Extract every line from the records below that contains the word "đứng".

* _Provided records_
-------

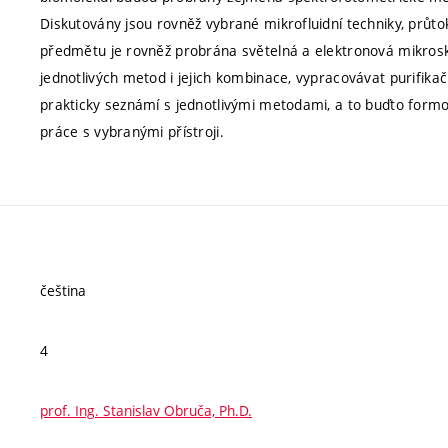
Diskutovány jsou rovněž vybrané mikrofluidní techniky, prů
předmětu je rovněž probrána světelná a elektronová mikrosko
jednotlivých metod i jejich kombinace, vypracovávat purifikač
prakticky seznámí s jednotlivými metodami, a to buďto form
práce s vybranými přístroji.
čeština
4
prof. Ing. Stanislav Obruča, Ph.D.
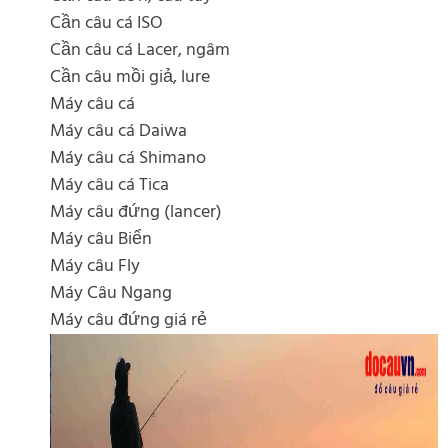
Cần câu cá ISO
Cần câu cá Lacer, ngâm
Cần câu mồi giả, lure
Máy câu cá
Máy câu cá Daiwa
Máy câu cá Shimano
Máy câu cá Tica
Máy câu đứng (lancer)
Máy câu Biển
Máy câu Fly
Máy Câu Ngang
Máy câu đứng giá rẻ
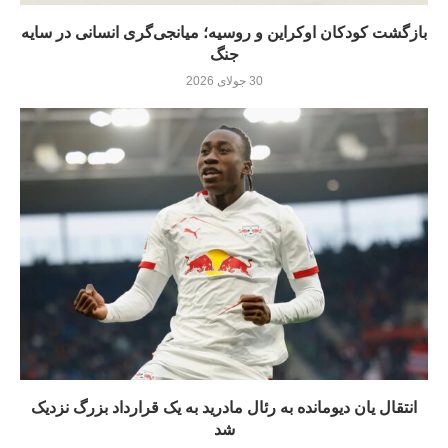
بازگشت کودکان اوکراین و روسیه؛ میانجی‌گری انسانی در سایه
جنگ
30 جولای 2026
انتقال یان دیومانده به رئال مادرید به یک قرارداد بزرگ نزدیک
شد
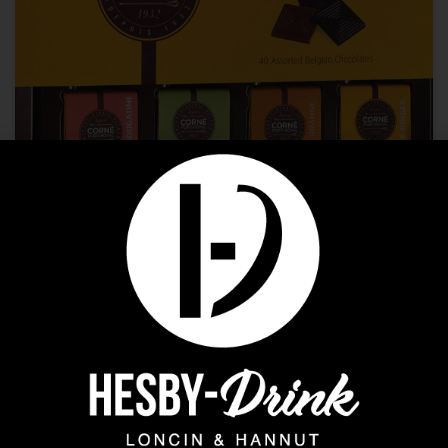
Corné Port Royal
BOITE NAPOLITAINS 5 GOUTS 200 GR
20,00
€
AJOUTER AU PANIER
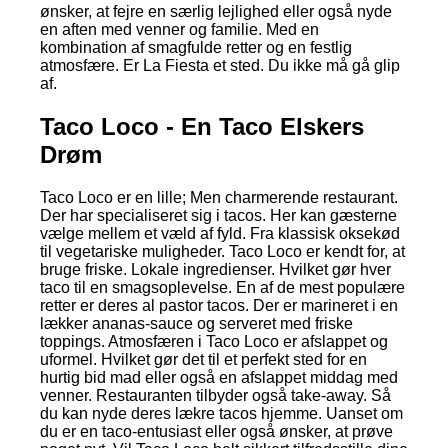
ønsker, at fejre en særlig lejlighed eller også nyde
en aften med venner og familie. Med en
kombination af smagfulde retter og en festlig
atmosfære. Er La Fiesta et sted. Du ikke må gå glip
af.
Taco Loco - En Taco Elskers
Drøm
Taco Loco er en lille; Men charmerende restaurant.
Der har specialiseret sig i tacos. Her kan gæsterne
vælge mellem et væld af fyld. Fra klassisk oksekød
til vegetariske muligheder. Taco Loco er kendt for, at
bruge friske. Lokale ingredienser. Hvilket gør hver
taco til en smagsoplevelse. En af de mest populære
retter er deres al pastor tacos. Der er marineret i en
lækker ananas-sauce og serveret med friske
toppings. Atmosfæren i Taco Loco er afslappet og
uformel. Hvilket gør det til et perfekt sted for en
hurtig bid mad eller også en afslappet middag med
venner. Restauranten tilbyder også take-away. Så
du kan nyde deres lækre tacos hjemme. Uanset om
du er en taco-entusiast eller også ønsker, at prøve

-------

* _Answer box_
Máy câu đứng (lancer)
Máy câu đứng giá rẻ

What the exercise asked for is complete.